The People v. Amarige – Case # 13-92745B
The Bailiff: “Oyez, Oyez, the Court is now in session. The Honorable Judge Charles Highblossom presiding. On the docket, The People v. Amarige, Case # 13-92745B. The charge is olfactory assault and battery. State your name and business before the Court.”
[A small, balding man rises]: “I am the District Attorney, Luke Sneering.”
[A tiny, dark woman rises]: “I am the Public Defender, Grace Hopeless-Causes, representing the Defendant, Amarige de Givenchy.” [She points to the table where Amarige sits. She is enveloped in the most luxurious white furs, drips gleaming diamonds, and wears the largest, frothiest hat this side of a royal wedding. The defendant’s chin is raised defiantly, her eyes staring straight ahead, but she nervously fingers her diamond choker.]
[The white-wigged judge bangs his gavel]: “The Prosecution may proceed.”
THE PROSECUTION:
[The D.A., Mr. Sneering]: “Ladies and gentlemen of the jury. We are here to convict Amarige, from the house of Givenchy, with being the most heinous perfume in the world. Countless have fallen prey to her horrors. You will hear testimony from asthmatics whom we will wheel in from the Intensive Care Unit where they landed after a mere whiff of her olfactory napalm. You will hear of her ubiquity in the 1990s, Amarige 1990sassaulting you from every magazine perfume strip, invading your home through your mailbox, until there was no escape. You will hear from Luca Turin, the perfume expert, on how she is “truly loathsome,” a perfume he rated one-star, and which he hates the most in all the world. And, in the end, you will do the right thing: you will convict her of assault and battery, even though what we really should be charging her with are crimes against humanity!

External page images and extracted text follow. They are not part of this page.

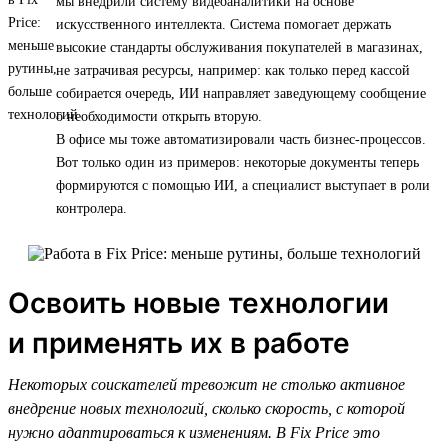
мы внедрили систему видеоаналитики на основе
искусственного интеллекта. Система помогает держать
высокие стандарты обслуживания покупателей в магазинах,
не затрачивая ресурсы, например: как только перед кассой
собирается очередь, ИИ направляет заведующему сообщение
о необходимости открыть вторую.
В офисе мы тоже автоматизировали часть бизнес-процессов.
Вот только один из примеров: некоторые документы теперь
формируются с помощью ИИ, а специалист выступает в роли
контролера.
Освоить новые технологии
и применять их в работе
Некоторых соискателей тревожит не столько активное
внедрение новых технологий, сколько скорость, с которой
нужно адаптироваться к изменениям. В Fix Price это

Let us start at the beginning. Amarige was let loose upon the unsuspecting public in 1991, a fruity-floral Frankenstein created by the legendary nose, Dominique Ropion, who really should have known better! Her parts, according to Fragrantica, consist of:
top notes are composed of fresh fruit: peach, plum, orange, mandarin, with the sweetness of rose wood and neroli. The floral bouquet, very intense and luscious, is created of mimosa, neroli, tuberose, gardenia and acacia with a gourmand hint of black currant. The warm woody base is composed of musk, sandalwood, vanilla, amber, Tonka bean and cedar.
In those long-ago days, as the perfume blogger The Non-Blonde states so well, there was no escape from her fumed tentacles. You didn’t have to buy it to wear it.

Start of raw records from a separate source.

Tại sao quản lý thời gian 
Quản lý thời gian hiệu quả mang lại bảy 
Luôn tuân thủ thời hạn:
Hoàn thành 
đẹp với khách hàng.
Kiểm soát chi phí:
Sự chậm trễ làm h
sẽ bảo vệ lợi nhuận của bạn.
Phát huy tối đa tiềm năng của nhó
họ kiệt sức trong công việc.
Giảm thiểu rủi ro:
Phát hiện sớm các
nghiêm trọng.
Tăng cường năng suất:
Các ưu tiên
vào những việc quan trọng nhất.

[You] didn’t have to: you could go into a public building, a friend’s home or get on a bus and emerge with your hair and clothes smelling of it. Amarige was so recognizable and obvious that even I, lover of assertive perfumes, couldn’t deal with it. Not to mention the fact that it’s so very peachy you could feel the juice dribble on your chin.

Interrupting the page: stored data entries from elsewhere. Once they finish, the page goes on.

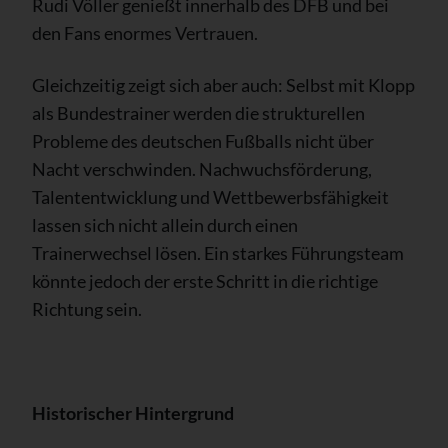
Rudi Völler genießt innerhalb des DFB und bei
den Fans enormes Vertrauen.
Gleichzeitig zeigt sich aber auch: Selbst mit Klopp
als Bundestrainer werden die strukturellen
Probleme des deutschen Fußballs nicht über
Nacht verschwinden. Nachwuchsförderung,
Talententwicklung und Wettbewerbsfähigkeit
lassen sich nicht allein durch einen
Trainerwechsel lösen. Ein starkes Führungsteam
könnte jedoch der erste Schritt in die richtige
Richtung sein.
Historischer Hintergrund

The Non-Blonde may have had a baffling change of heart on Amarige, but she was right when she said that “women who maintain the old habit of marinating themselves in Amarige should have their noses and sanity examined.” (Frankly, I think the Non-Blonde should have her sanity examined for her sudden appreciation of Amarige. No, time does not heal all olfactory wounds!)
I said at the start that what we should be charging Amarige with are crimes against humanity. The world agrees with me. I present as witnesses, some posters from Basenotes.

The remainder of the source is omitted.